This tutorial shows you how to set up a recurring offline synchronization task that reads time-windowed records from a Kafka topic and writes them to a partitioned MaxCompute table. The task can run on any schedule—by the minute, hour, day, week, or month.
Prerequisites
Before you begin, ensure that you have:
-
Kafka and MaxCompute data sources configured. See Data source configuration
-
Network connectivity between the resource group and both data sources. See Overview of network connection solutions
Limitations
-
Syncing source data to MaxCompute foreign tables is not supported.
-
Kafka version must be 0.10.2 or later, and 2.2.x or earlier.
-
Kafka must have record timestamps enabled, and each record must carry a correct business timestamp.
Data loss risk
Records with timestamps earlier than or equal to the start time may arrive in the Kafka topic after a recurring instance starts. These records may not be read. If writes to the Kafka topic are delayed or timestamps are out of order, data loss can occur for the offline synchronization task.

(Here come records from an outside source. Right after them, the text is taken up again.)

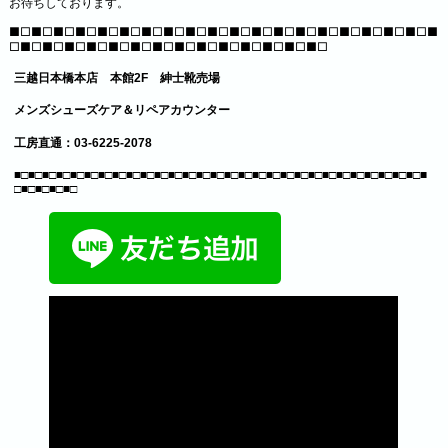
お待ちしております。
■□■□■□■□■□■□■□■□■□■□■□■□■□■□■□■□■□■□■□■
□■□■□■□■□■□■□■□■□■□■□■□■□■□■□
三越日本橋本店 本館2F 紳士靴売場
メンズシューズケア＆リペアカウンター
工房直通：03-6225-2078
■□■□■□■□■□■□■□■□■□■□■□■□■□■□■□■□■□■□■□■□■□■□■□■□■□■□■□■□■□■
□■□■□■□■□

Configure the synchronization task
This tutorial uses the new DataStudio interface.
Step 1: Create a node
Follow the Codeless UI configuration guide to create and configure an offline synchronization node. This tutorial focuses on the configuration details specific to Kafka-to-MaxCompute synchronization.
Step 2: Configure the data source and destination
Configure the data source (Kafka)
This tutorial demonstrates a single-table offline synchronization from Kafka to MaxCompute. For a complete reference of all Kafka Reader configuration options, see the Kafka Reader document.
The following table covers the key configuration items for this tutorial.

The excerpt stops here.